What project can I build to really stand out, and can someone recommend me something to build?

I ask this because I recently began to apply for roles, and I noticed that mostly all Elixir roles are Senior Engineers. I have no experience with Elixir Except for what I have built so far. Do I need to spend 2 years Learning and building applications to be even considered to work for a company that uses Elixir?

Thank You


In my experience this seems to make sense. Elixir/Erlang has a lot of complexity that does not meet the eye of a beginner also there is the steep learning curve of a functional language with a quite unique concurrency model and features.

I am developing in elixir for about 4 years now and I can say for sure that it took me about more than a year to truly understand the philosophy on how to make good software. There are still things I haven’t mastered fully, like metaprogramming, it is a very green field with new patterns and practices.

As to why you would hire only seniors on elixir, the reason is simple, projects focused on performance/reliability. Such projects receive good funding but at the same time requirements are very hard to meet, so engineers with good knowledge of technology are required.

There is another side of medal, companies that write on ruby, seem to also start projects in elixir. They usually hire ruby juniors and then convert ruby seniors to elixir developers. If you truly want to develop in elixir, that might be your best place to start.


It says experienced but I’m pretty sure the right mindset can get you something: Hawku - The first NFT Marketplace written in Elixir/Liveview! :slight_smile:

give it a try!

Given the relative rarity of Elixir experience, I mainly hire based on evidence of creativity/tenacity/persistence rather than specific Elixir background, so to me, even a toy project built in Elixir would be a pretty positive sign. If it were critical to me to see someone going “above and beyond” I guess I’d be interested in a project that demonstrates creative solutions to the challenges of immutability, concurrency, etc.
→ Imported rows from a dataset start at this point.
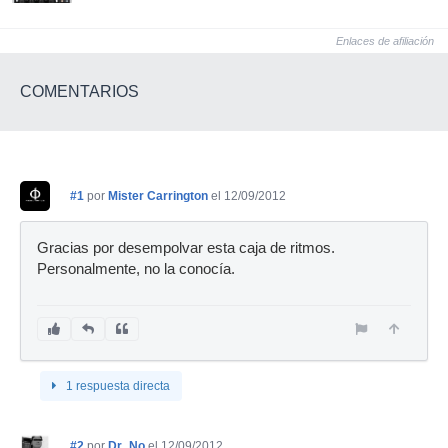
Enlaces de afiliación
COMENTARIOS
#1
por
Mister Carrington
el 12/09/2012
Gracias por desempolvar esta caja de ritmos.
Personalmente, no la conocía.
1 respuesta directa
#2
por
Dr_No
el 12/09/2012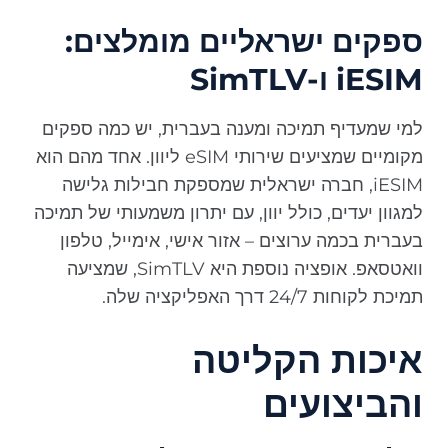
ספקים ישראליים מומלצים:
iESIM ו-SimTLV
למי שמעדיף תמיכה ומענה בעברית, יש כמה ספקים
מקומיים שמציעים שירותי eSIM ליוון. אחד מהם הוא
iESIM, חברה ישראלית שמספקת חבילות גלישה
למגוון יעדים, כולל יוון, עם יתרון משמעותי של תמיכה
בעברית בכמה ערוצים – אזור אישי, אימייל, טלפון
וואטסאפ. אופציה נוספת היא SimTLV, שמציעה
תמיכת לקוחות 24/7 דרך האפליקציה שלה.
איכות הקליטה
והביצועים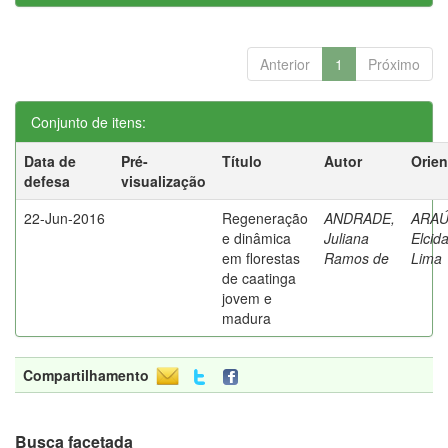
Anterior
1
Próximo
Conjunto de itens:
Data de
Pré-
Título
Autor
Orien
defesa
visualização
22-Jun-2016
Regeneração
ANDRADE,
ARAÚ
e dinâmica
Juliana
Elcid
em florestas
Ramos de
Lima
de caatinga
jovem e
madura
Compartilhamento
Busca facetada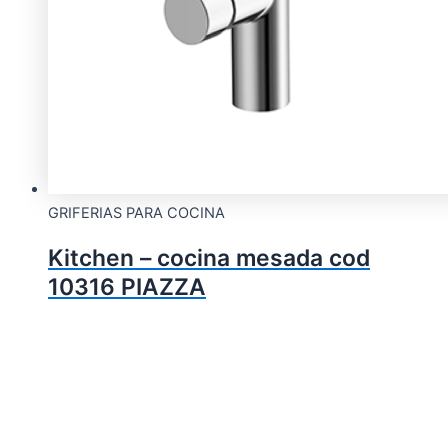
GRIFERIAS PARA COCINA
Kitchen – cocina mesada cod
10316 PIAZZA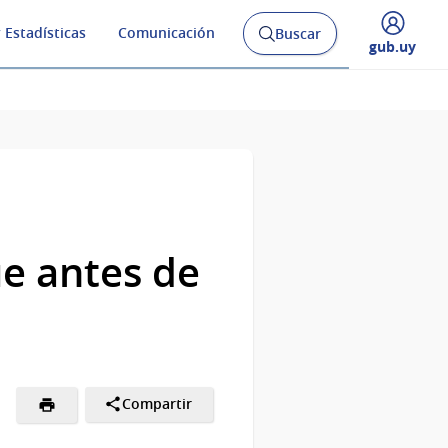
 Estadísticas
Comunicación
Buscar
Abrir
Desplegar
gub.uy
buscador
menú
y
de
e antes de
Compartir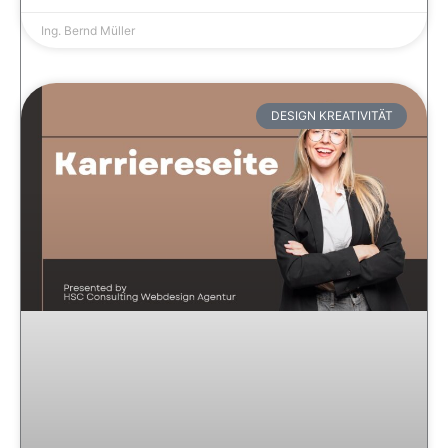
Ing. Bernd Müller
DESIGN KREATIVITÄT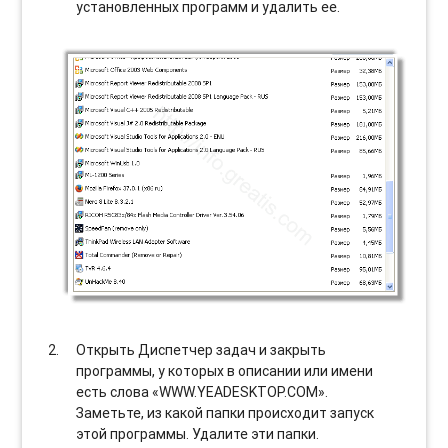
установленных программ и удалить ее.
Открыть Диспетчер задач и закрыть
программы, у которых в описании или имени
есть слова «WWW.YEADESKTOP.COM».
Заметьте, из какой папки происходит запуск
этой программы. Удалите эти папки.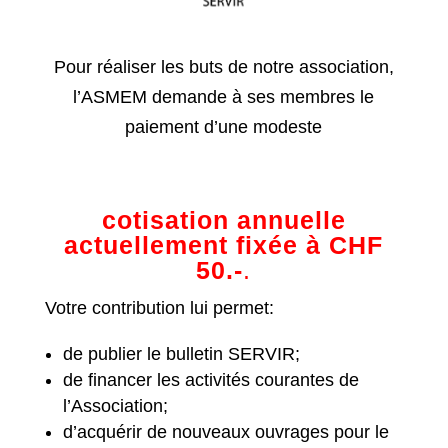
Pour réaliser les buts de notre association,
l’ASMEM demande à ses membres le
paiement d’une modeste
cotisation annuelle
actuellement fixée à CHF
50.-
.
Votre contribution lui permet:
de publier le bulletin SERVIR;
de financer les activités courantes de
l’Association;
d’acquérir de nouveaux ouvrages pour le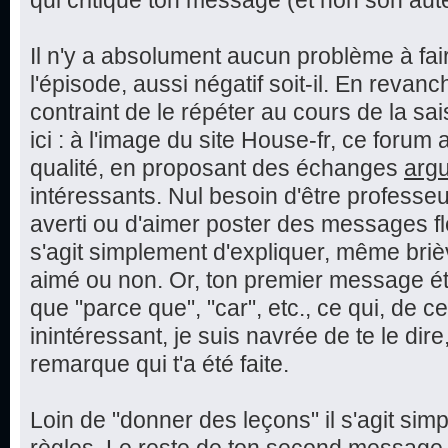
qui critique ton message (et non son aut
Il n'y a absolument aucun problème à fai
l'épisode, aussi négatif soit-il. En reva
contraint de le répéter au cours de la sai
ici : à l'image du site House-fr, ce foru
qualité, en proposant des échanges
arg
intéressants. Nul besoin d'être professeu
averti ou d'aimer poster des messages fle
s'agit simplement d'expliquer, même bri
aimé ou non. Or, ton premier message éta
que "parce que", "car", etc., ce qui, de c
inintéressant, je suis navrée de te le dire,
remarque qui t'a été faite.
Loin de "donner des leçons" il s'agit sim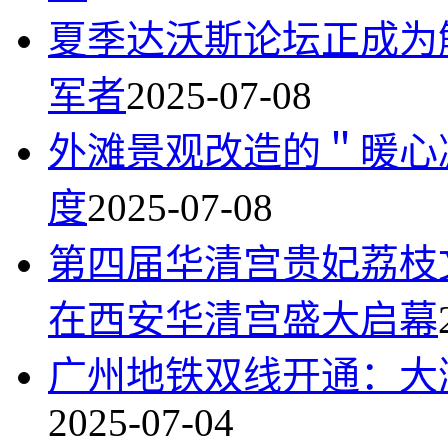
夏季达沃斯论坛正成为
军者
2025-07-08
外滩景观改造的＂暖心
度
2025-07-08
第四届华清宫贵妃荔枝
在西安华清宫盛大启幕
广州地铁双线开通：大湾
2025-07-04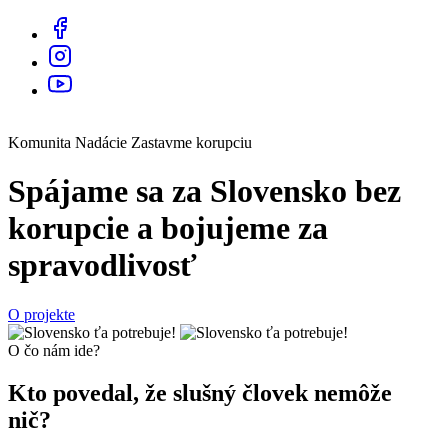
Komunita Nadácie Zastavme korupciu
Spájame sa za Slovensko bez
korupcie a bojujeme za
spravodlivosť
O projekte
O čo nám ide?
Kto povedal, že slušný človek nemôže
nič?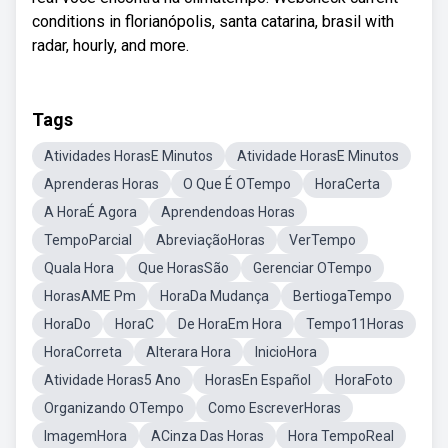
conditions in florianópolis, santa catarina, brasil with
radar, hourly, and more.
Tags
Atividades HorasE Minutos
Atividade HorasE Minutos
Aprenderas Horas
O Que É OTempo
HoraCerta
A HoraÉ Agora
Aprendendoas Horas
TempoParcial
AbreviaçãoHoras
VerTempo
Quala Hora
Que HorasSão
Gerenciar OTempo
HorasAME Pm
HoraDa Mudança
BertiogaTempo
HoraDo
HoraC
De HoraEm Hora
Tempo11Horas
HoraCorreta
Alterara Hora
InicioHora
Atividade Horas5 Ano
HorasEn Español
HoraFoto
Organizando OTempo
Como EscreverHoras
ImagemHora
ACinza Das Horas
Hora TempoReal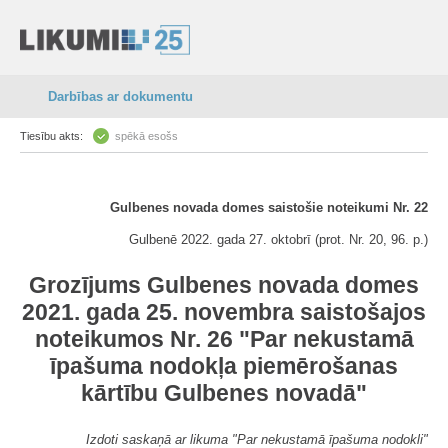
Darbības ar dokumentu
Tiesību akts:
spēkā esošs
Gulbenes novada domes saistošie noteikumi Nr. 22
Gulbenē 2022. gada 27. oktobrī (prot. Nr. 20, 96. p.)
Grozījums Gulbenes novada domes
2021. gada 25. novembra saistošajos
noteikumos Nr. 26 "Par nekustamā
īpašuma nodokļa piemērošanas
kārtību Gulbenes novadā"
Izdoti saskaņā ar likuma "Par nekustamā īpašuma nodokli"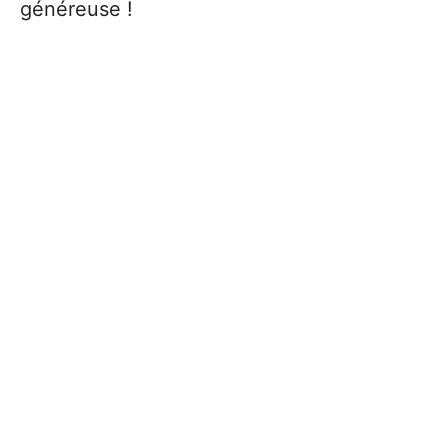
généreuse !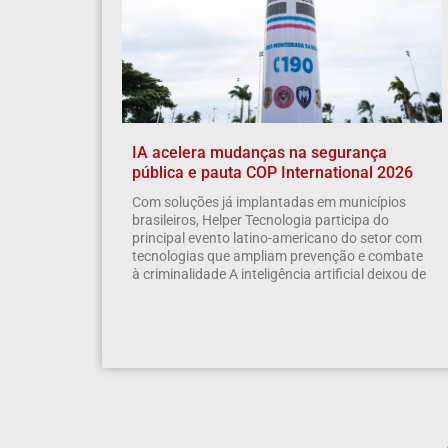
IA acelera mudanças na segurança
pública e pauta COP International 2026
Com soluções já implantadas em municípios
brasileiros, Helper Tecnologia participa do
principal evento latino-americano do setor com
tecnologias que ampliam prevenção e combate
à criminalidade A inteligência artificial deixou de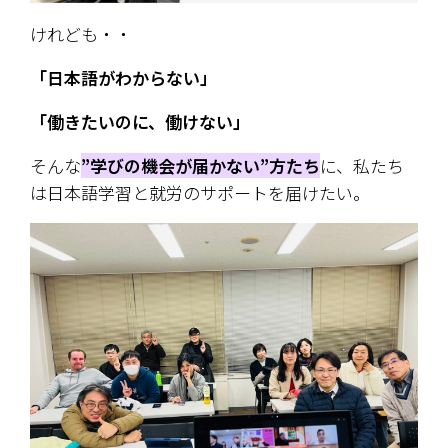
けれども・・
「日本語がわからない」
「働きたいのに、働けない」
そんな
”学びの機会が届かない”方たち
に、私たち
は日本語学習と就労のサポートを届けたい。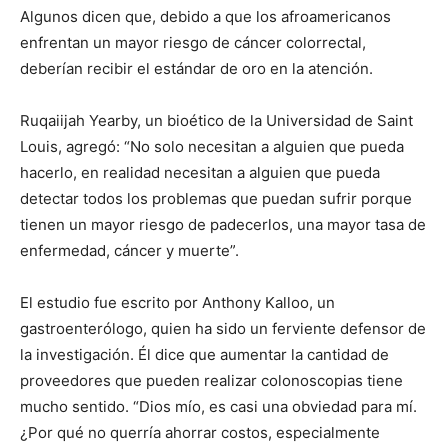
Algunos dicen que, debido a que los afroamericanos
enfrentan un mayor riesgo de cáncer colorrectal,
deberían recibir el estándar de oro en la atención.
Ruqaiijah Yearby, un bioético de la Universidad de Saint
Louis, agregó: “No solo necesitan a alguien que pueda
hacerlo, en realidad necesitan a alguien que pueda
detectar todos los problemas que puedan sufrir porque
tienen un mayor riesgo de padecerlos, una mayor tasa de
enfermedad, cáncer y muerte”.
El estudio fue escrito por Anthony Kalloo, un
gastroenterólogo, quien ha sido un ferviente defensor de
la investigación. Él dice que aumentar la cantidad de
proveedores que pueden realizar colonoscopias tiene
mucho sentido. “Dios mío, es casi una obviedad para mí.
¿Por qué no querría ahorrar costos, especialmente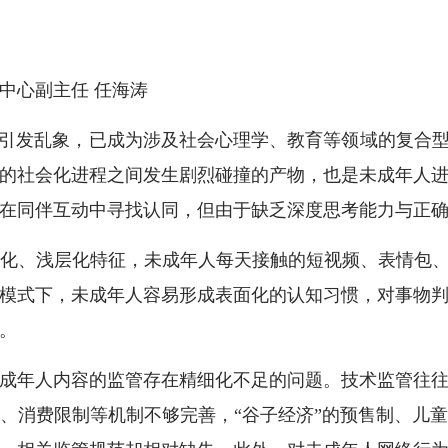
心副主任 任海涛
发乱象，已成为涉及社会心理学、教育等领域的复合型
的社会化进程之间发生剧烈碰撞的产物，也是未成年人
在同伴互动中寻找认同，但由于缺乏深度思考能力与正
、浅层化特征，未成年人每天接触的短视频、表情包、网
模式下，未成年人容易形成表面化的认知习惯，对事物
。
年人内容的监管存在精细化不足的问题。技术监管往往
、消费限制等机制不够完善，“谷子经济”的预售制、儿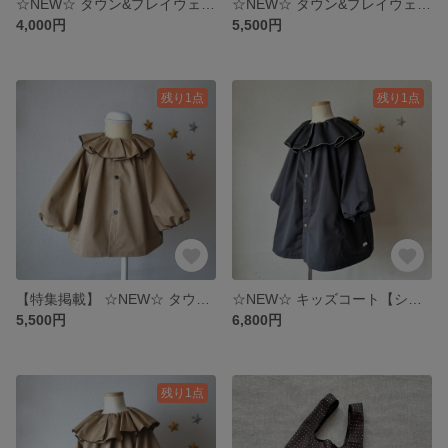
☆NEW☆ タウン&プレイウェア 【シレー】オーバーオール サルエル ベビーM, L モカブラウン
☆NEW☆ タウン&プレイウェア 【シレー】スモックジャンパー フリルカラー ベビーM, L モカブラウン
4,000円
5,500円
残り1点
残り1点
【特集掲載】 ☆NEW☆ タウン&プレイウェア 【シレー】スモックジャンパー フリルカラー ベビーM, L Camel beige➕Black
☆NEW☆ キッズコート【シレー】スモックコート ビッグフリルカラー キッズサイズS(100~120) ブラック
5,500円
6,800円
残り1点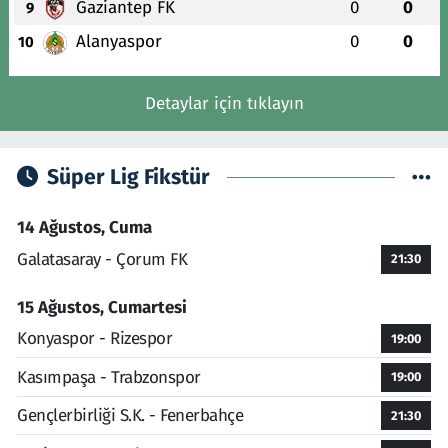
Gaziantep FK
0
0
9
Alanyaspor
0
0
10
Detaylar için tıklayın
Süper Lig Fikstür
14 Ağustos, Cuma
Galatasaray - Çorum FK
21:30
15 Ağustos, Cumartesi
Konyaspor - Rizespor
19:00
Kasımpaşa - Trabzonspor
19:00
Gençlerbirliği S.K. - Fenerbahçe
21:30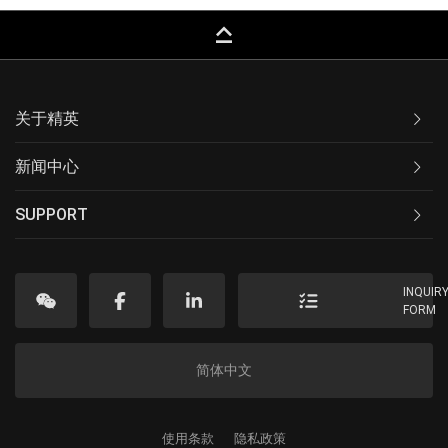
keyboard_capslock
关于精英
新闻中心
SUPPORT
INQUIR
FORM
简体中文
使用条款
隐私政策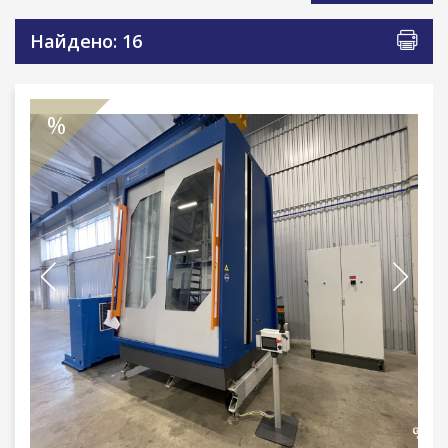
Найдено: 16
%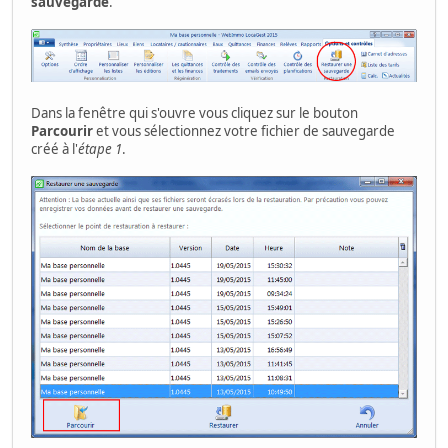
sauvegarde
.
Dans la fenêtre qui s'ouvre vous cliquez sur le bouton
Parcourir
et vous sélectionnez votre fichier de sauvegarde
créé à l'
étape 1
.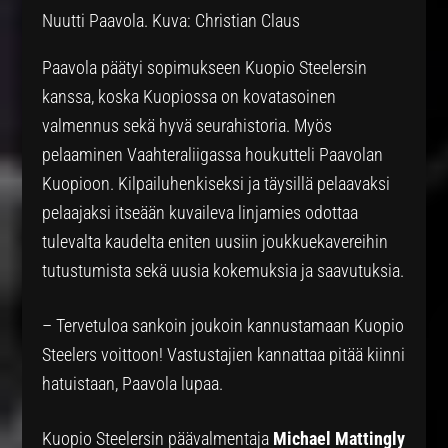
Nuutti Paavola. Kuva: Christian Claus
Paavola päätyi sopimukseen Kuopio Steelersin
kanssa, koska Kuopiossa on kovatasoinen
valmennus sekä hyvä seurahistoria. Myös
pelaaminen Vaahteraliigassa houkutteli Paavolan
Kuopioon. Kilpailuhenkiseksi ja täysillä pelaavaksi
pelaajaksi itseään kuvaileva linjamies odottaa
tulevalta kaudelta eniten uusiin joukkuekavereihin
tutustumista sekä uusia kokemuksia ja saavutuksia.
– Tervetuloa sankoin joukoin kannustamaan Kuopio
Steelers voittoon! Vastustajien kannattaa pitää kiinni
hatuistaan, Paavola lupaa.
Kuopio Steelersin päävalmentaja
Michael Mattingly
But in general, defensible designs that use Elixir idioms nicely are a pretty good start.

Also, if I were trying to hire for a “senior” Elixir role, I’d probably actually mean “senior developer,” not “Experienced Elixir developer.” Someone who’s been in the game for 5-8 years, has built production systems in at least 1-2 languages.

We’ve hired only one developer with production Elixir background (besides myself) from junior to ~6 years experience in other languages, all full-time, plus some 10+ years experienced Rails developers as consultants. If I choose curious people with a mindset that they’re not done learning, it tends to work out.

I would recommend not sweating “N years Elixir experience” that much if you see it in a job description. Sometimes that’s a formal HR organization pushing that sort of language, but it can be “this is my ideal candidate” rather than “this is the minimum we’ll actually interview.” Many companies will talk to you if you’ve got N years experience in anything. In my current company’s case, and in at least a couple of other places, we’ve just decided to rethink the position when we saw a sharp person ignore the listed “requirements.” I think it’s nonsense that companies write job descriptions that imply more experience required than they’d actually accept, but would definitely advise not sweating those details when applying, especially if the role sounds interesting otherwise.


This has been my own experience when i was job searching also. Since there’s not a lot of Elixir devs to go around really they’re looking for people who just make good software and are quick to learn.

I also ran a software agency myself and the word “Senior” gets put in the CV, but real world usage gets abused. It’s common to see juniors refer to themselves as seniors and seniors who think they’re mid at best. The latter can happen for many reasons.

Point is apply and let them decide if they want you. Keep building, yes. But don’t stop applying.